PROBLEM REQUIREMENTS: Produce a verbatim transcription of the entries, with all pictures omitted.

/---

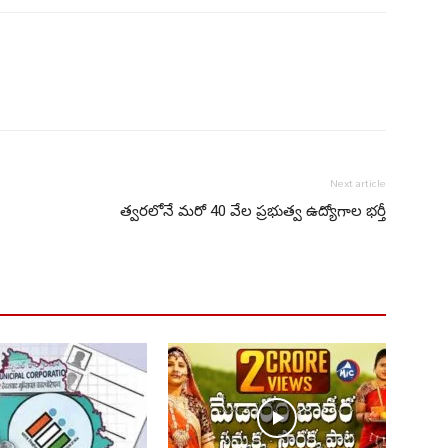
Next article
త్వరలోనే మరో 40 వేల ప్రభుత్వ ఉద్యోగాల భర్తీ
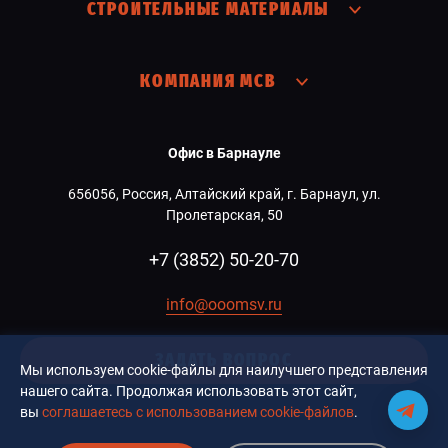
СТРОИТЕЛЬНЫЕ МАТЕРИАЛЫ
КОМПАНИЯ МСВ
Офис в Барнауле
656056, Россия, Алтайский край, г. Барнаул, ул.
Пролетарская, 50
+7 (3852) 50-20-70
info@ooomsv.ru
ЗАДАТЬ ВОПРОС
Мы используем cookie-файлы для наилучшего представления
нашего сайта. Продолжая использовать этот сайт,
вы
соглашаетесь с использованием cookie-файлов
.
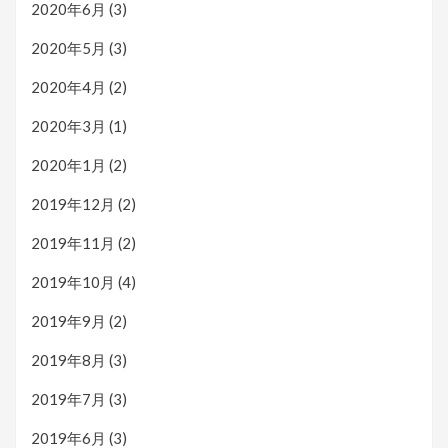
2020年6月
(3)
2020年5月
(3)
2020年4月
(2)
2020年3月
(1)
2020年1月
(2)
2019年12月
(2)
2019年11月
(2)
2019年10月
(4)
2019年9月
(2)
2019年8月
(3)
2019年7月
(3)
2019年6月
(3)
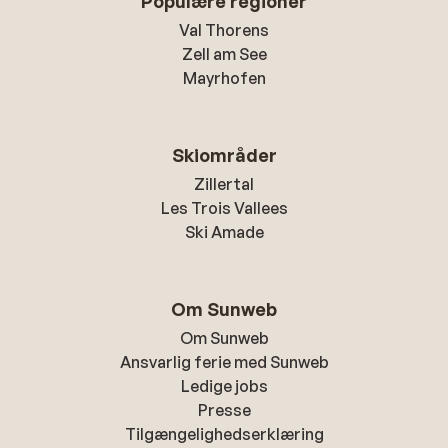
Populære regioner
Val Thorens
Zell am See
Mayrhofen
Skiområder
Zillertal
Les Trois Vallees
Ski Amade
Om Sunweb
Om Sunweb
Ansvarlig ferie med Sunweb
Ledige jobs
Presse
Tilgængelighedserklæring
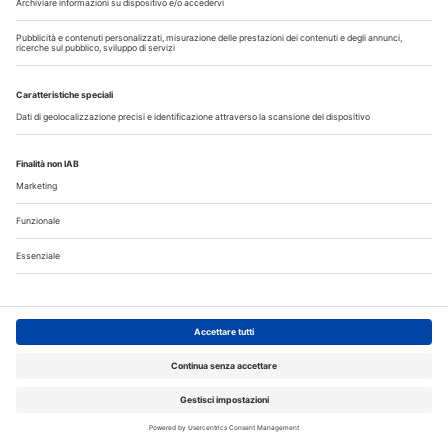
La CAO richiama i direttori sanitari agli obblighi di
comunicazione all'Ordine dell’assunzione dell’incarico
Terapia canalare in una o più sedute: cosa dice oggi
l’evidenza scientifica?
Fumo e sigarette elettroniche: le conseguenze per la salute
delle gengive
Microbioma orale e collutori agli oli essenziali: un alleato per
il controllo del biofilm
Corsi, Convegni, Eventi
Agosto
2026
Do
Lu
Ma
Me
Gi
Ve
Sa
1
2
3
4
5
6
7
8
9
10
11
12
13
14
15
16
17
18
19
20
21
22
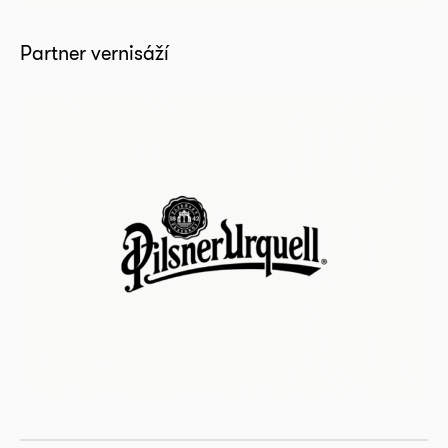
Partner vernisáží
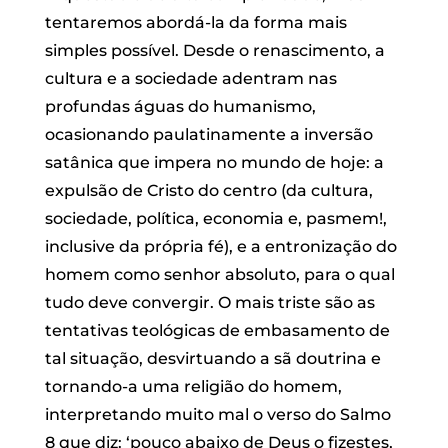
tentaremos abordá-la da forma mais
simples possível. Desde o renascimento, a
cultura e a sociedade adentram nas
profundas águas do humanismo,
ocasionando paulatinamente a inversão
satânica que impera no mundo de hoje: a
expulsão de Cristo do centro (da cultura,
sociedade, política, economia e, pasmem!,
inclusive da própria fé), e a entronização do
homem como senhor absoluto, para o qual
tudo deve convergir. O mais triste são as
tentativas teológicas de embasamento de
tal situação, desvirtuando a sã doutrina e
tornando-a uma religião do homem,
interpretando muito mal o verso do Salmo
8 que diz: ‘pouco abaixo de Deus o fizestes,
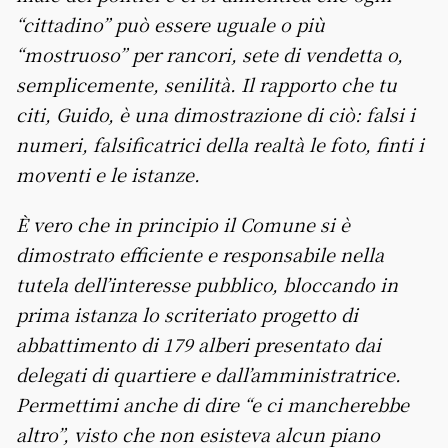
“cittadino” può essere uguale o più
“mostruoso” per rancori, sete di vendetta o,
semplicemente, senilità. Il rapporto che tu
citi, Guido, è una dimostrazione di ciò: falsi i
numeri, falsificatrici della realtà le foto, finti i
moventi e le istanze.
È vero che in principio il Comune si è
dimostrato efficiente e responsabile nella
tutela dell’interesse pubblico, bloccando in
prima istanza lo scriteriato progetto di
abbattimento di 179 alberi presentato dai
delegati di quartiere e dall’amministratrice.
Permettimi anche di dire “e ci mancherebbe
altro”, visto che non esisteva alcun piano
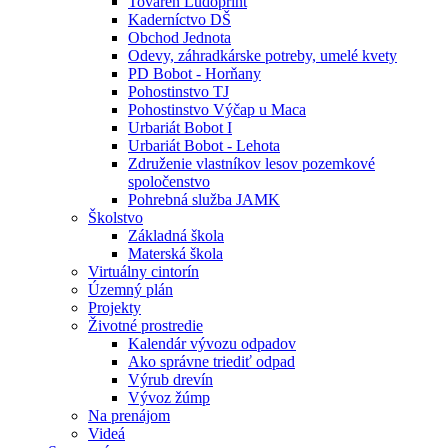
Továreň Ludoprint
Kaderníctvo DŠ
Obchod Jednota
Odevy, záhradkárske potreby, umelé kvety
PD Bobot - Horňany
Pohostinstvo TJ
Pohostinstvo Výčap u Maca
Urbariát Bobot I
Urbariát Bobot - Lehota
Združenie vlastníkov lesov pozemkové
spoločenstvo
Pohrebná služba JAMK
Školstvo
Základná škola
Materská škola
Virtuálny cintorín
Územný plán
Projekty
Životné prostredie
Kalendár vývozu odpadov
Ako správne triediť odpad
Výrub drevín
Vývoz žúmp
Na prenájom
Videá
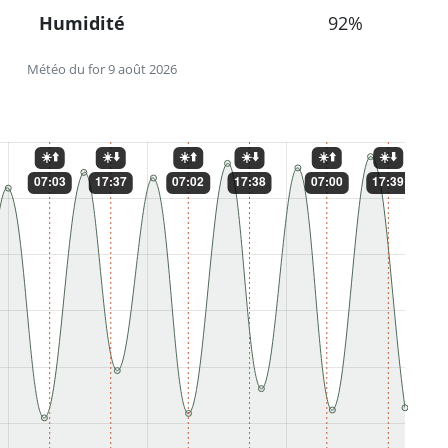
Humidité
92%
Météo du for 9 août 2026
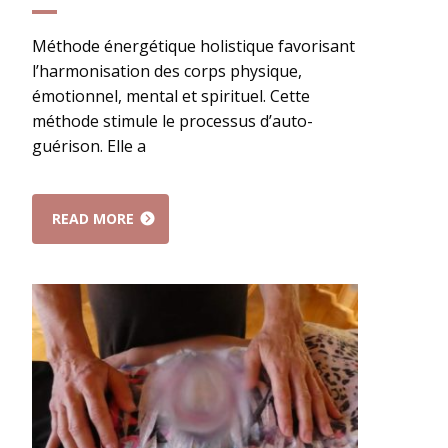
Méthode énergétique holistique favorisant
l’harmonisation des corps physique,
émotionnel, mental et spirituel. Cette
méthode stimule le processus d’auto-
guérison. Elle a
READ MORE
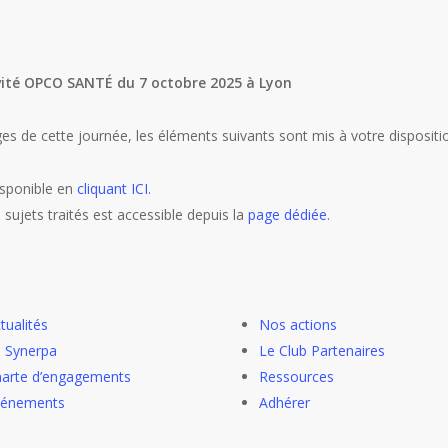
ivité OPCO SANTÉ du 7 octobre 2025 à Lyon
es de cette journée, les éléments suivants sont mis à votre dispositio
isponible en
cliquant ICI.
 sujets traités est accessible depuis la
page dédiée
.
tualités
Nos actions
 Synerpa
Le Club Partenaires
arte d’engagements
Ressources
vénements
Adhérer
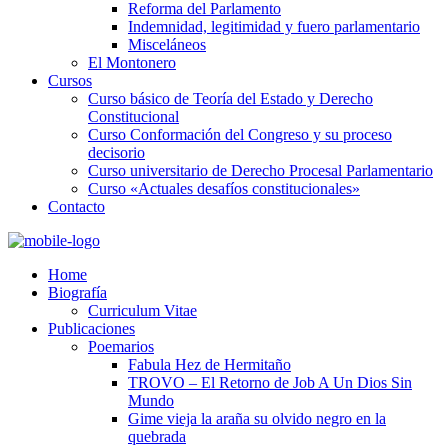
Reforma del Parlamento
Indemnidad, legitimidad y fuero parlamentario
Misceláneos
El Montonero
Cursos
Curso básico de Teoría del Estado y Derecho
Constitucional
Curso Conformación del Congreso y su proceso
decisorio
Curso universitario de Derecho Procesal Parlamentario
Curso «Actuales desafíos constitucionales»
Contacto
Home
Biografía
Curriculum Vitae​
Publicaciones
Poemarios
Fabula Hez de Hermitaño
TROVO – El Retorno de Job A Un Dios Sin
Mundo
Gime vieja la araña su olvido negro en la
quebrada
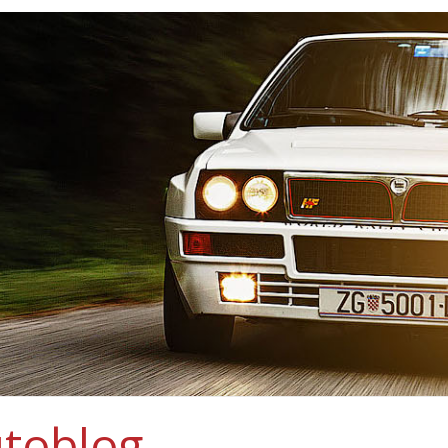
toblog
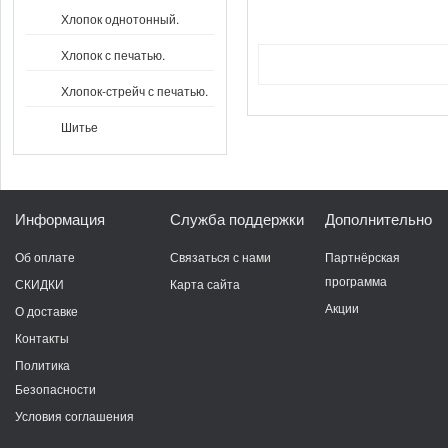
Хлопок однотонный.
Хлопок с печатью.
Хлопок-стрейч с печатью.
Шитье
Информация
Служба поддержки
Дополнительно
Об оплате
Связаться с нами
Партнёрская
программа
СКИДКИ
Карта сайта
Акции
О доставке
Контакты
Политика
Безопасности
Условия соглашения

\---

SOLUTION BELOW:
Next article
త్వరలోనే మరో 40 వేల ప్రభుత్వ ఉద్యోగాల భర్తీ
СТРОИТЕЛЬНЫЕ МАТЕРИАЛЫ
КОМПАНИЯ МСВ
Офис в Барнауле
656056, Россия, Алтайский край, г. Барнаул, ул.
Пролетарская, 50
+7 (3852) 50-20-70
info@ooomsv.ru
ЗАДАТЬ ВОПРОС
Мы используем cookie-файлы для наилучшего представления
нашего сайта. Продолжая использовать этот сайт,
вы
соглашаетесь с использованием cookie-файлов
.
2020年6月
(3)
2020年5月
(3)
2020年4月
(2)
2020年3月
(1)
2020年1月
(2)
2019年12月
(2)
2019年11月
(2)
2019年10月
(4)
2019年9月
(2)
2019年8月
(3)
2019年7月
(3)
2019年6月
(3)
Populære regioner
Val Thorens
Zell am See
Mayrhofen
Skiområder
Zillertal
Les Trois Vallees
Ski Amade
Om Sunweb
Om Sunweb
Ansvarlig ferie med Sunweb
Ledige jobs
Presse
Tilgængelighedserklæring
La CAO richiama i direttori sanitari agli obblighi di
comunicazione all'Ordine dell’assunzione dell’incarico
Terapia canalare in una o più sedute: cosa dice oggi
l’evidenza scientifica?
Fumo e sigarette elettroniche: le conseguenze per la salute
delle gengive
Microbioma orale e collutori agli oli essenziali: un alleato per
il controllo del biofilm
Corsi, Convegni, Eventi
Agosto
2026
Do
Lu
Ma
Me
Gi
Ve
Sa
1
2
3
4
5
6
7
8
9
10
11
12
13
14
15
16
17
18
19
20
21
22
Partner vernisáží
tentaremos abordá-la da forma mais
simples possível. Desde o renascimento, a
cultura e a sociedade adentram nas
profundas águas do humanismo,
ocasionando paulatinamente a inversão
satânica que impera no mundo de hoje: a
expulsão de Cristo do centro (da cultura,
sociedade, política, economia e, pasmem!,
inclusive da própria fé), e a entronização do
homem como senhor absoluto, para o qual
tudo deve convergir. O mais triste são as
tentativas teológicas de embasamento de
tal situação, desvirtuando a sã doutrina e
tornando-a uma religião do homem,
interpretando muito mal o verso do Salmo
8 que diz: ‘pouco abaixo de Deus o fizestes,
“cittadino” può essere uguale o più
“mostruoso” per rancori, sete di vendetta o,
semplicemente, senilità. Il rapporto che tu
citi, Guido, è una dimostrazione di ciò: falsi i
numeri, falsificatrici della realtà le foto, finti i
moventi e le istanze.
È vero che in principio il Comune si è
dimostrato efficiente e responsabile nella
tutela dell’interesse pubblico, bloccando in
prima istanza lo scriteriato progetto di
abbattimento di 179 alberi presentato dai
delegati di quartiere e dall’amministratrice.
Permettimi anche di dire “e ci mancherebbe
altro”, visto che non esisteva alcun piano
Továreň Ludoprint
Kaderníctvo DŠ
Obchod Jednota
Odevy, záhradkárske potreby, umelé kvety
PD Bobot - Horňany
Pohostinstvo TJ
Pohostinstvo Výčap u Maca
Urbariát Bobot I
Urbariát Bobot - Lehota
Združenie vlastníkov lesov pozemkové
spoločenstvo
Pohrebná služba JAMK
Školstvo
Základná škola
Materská škola
Virtuálny cintorín
Územný plán
Projekty
Životné prostredie
Kalendár vývozu odpadov
Ako správne triediť odpad
Výrub drevín
Vývoz žúmp
Na prenájom
Videá
Humidité
92%
Météo du for 9 août 2026
Méthode énergétique holistique favorisant
l’harmonisation des corps physique,
émotionnel, mental et spirituel. Cette
méthode stimule le processus d’auto-
guérison. Elle a
READ MORE
ivité OPCO SANTÉ du 7 octobre 2025 à Lyon
es de cette journée, les éléments suivants sont mis à votre dispositio
isponible en
cliquant ICI.
 sujets traités est accessible depuis la
page dédiée
.
tualités
Nos actions
 Synerpa
Le Club Partenaires
arte d’engagements
Ressources
vénements
Adhérer
Reforma del Parlamento
Indemnidad, legitimidad y fuero parlamentario
Misceláneos
El Montonero
Cursos
Curso básico de Teoría del Estado y Derecho
Constitucional
Curso Conformación del Congreso y su proceso
decisorio
Curso universitario de Derecho Procesal Parlamentario
Curso «Actuales desafíos constitucionales»
Contacto
Home
Biografía
Curriculum Vitae​
Publicaciones
Poemarios
Fabula Hez de Hermitaño
TROVO – El Retorno de Job A Un Dios Sin
Mundo
Gime vieja la araña su olvido negro en la
quebrada
toblog
Хлопок однотонный.
Хлопок с печатью.
Хлопок-стрейч с печатью.
Шитье
Информация
Служба поддержки
Дополнительно
Об оплате
Связаться с нами
Партнёрская
программа
СКИДКИ
Карта сайта
Акции
О доставке
Контакты
Политика
Безопасности
Условия соглашения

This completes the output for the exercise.